TO DO: Give again, word for word, every line below from the one that has "når han lar" through the one that has "å si en av de", both included, and no others.

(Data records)
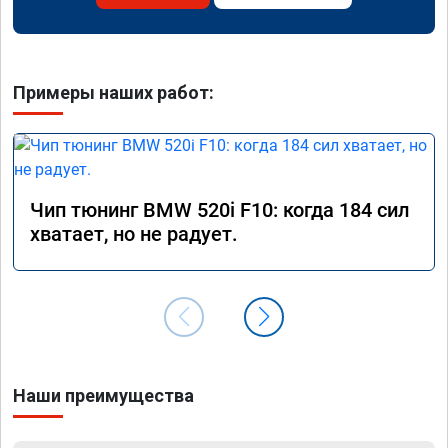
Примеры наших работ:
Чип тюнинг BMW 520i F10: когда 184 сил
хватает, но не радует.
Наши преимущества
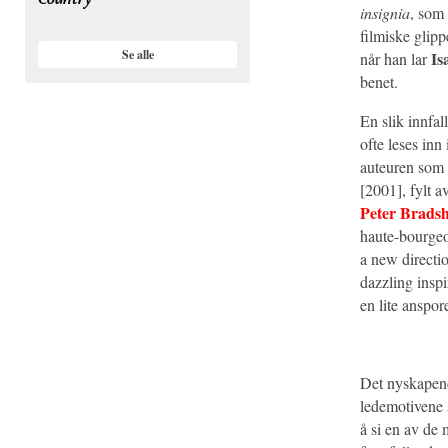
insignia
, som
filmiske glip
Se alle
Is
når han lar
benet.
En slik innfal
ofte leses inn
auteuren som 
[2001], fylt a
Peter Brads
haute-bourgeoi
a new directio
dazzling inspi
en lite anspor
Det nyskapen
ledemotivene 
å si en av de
--
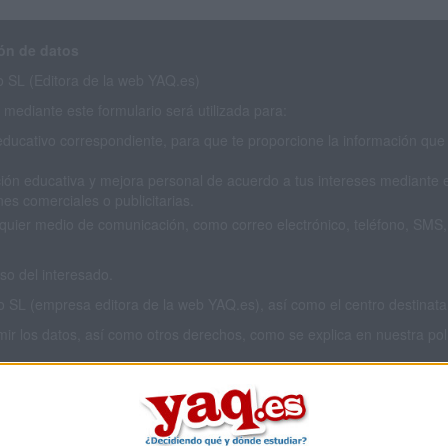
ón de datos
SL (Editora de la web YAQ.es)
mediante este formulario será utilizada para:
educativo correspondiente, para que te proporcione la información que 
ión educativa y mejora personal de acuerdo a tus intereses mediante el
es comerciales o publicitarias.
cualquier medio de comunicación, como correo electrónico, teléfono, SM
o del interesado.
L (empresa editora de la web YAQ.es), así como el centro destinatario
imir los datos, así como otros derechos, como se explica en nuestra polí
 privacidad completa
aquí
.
...
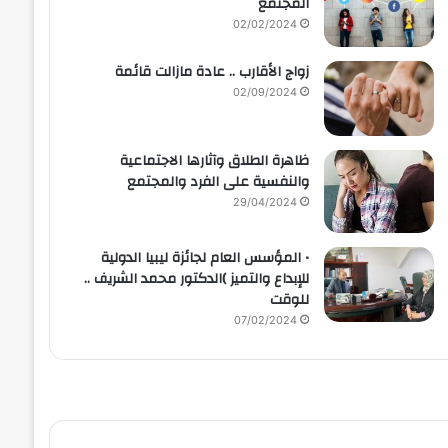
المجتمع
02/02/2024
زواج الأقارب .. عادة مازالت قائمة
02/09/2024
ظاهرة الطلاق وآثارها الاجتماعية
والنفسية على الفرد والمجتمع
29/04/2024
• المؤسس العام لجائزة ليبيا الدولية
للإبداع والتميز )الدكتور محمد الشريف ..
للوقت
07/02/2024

THE COMPLETED TASK:
når han lar
benet.
En slik innfal
ofte leses inn
auteuren som 
[2001], fylt a
Peter Brads
haute-bourgeoi
a new directio
dazzling inspi
en lite anspor
Det nyskapen
ledemotivene 
å si en av de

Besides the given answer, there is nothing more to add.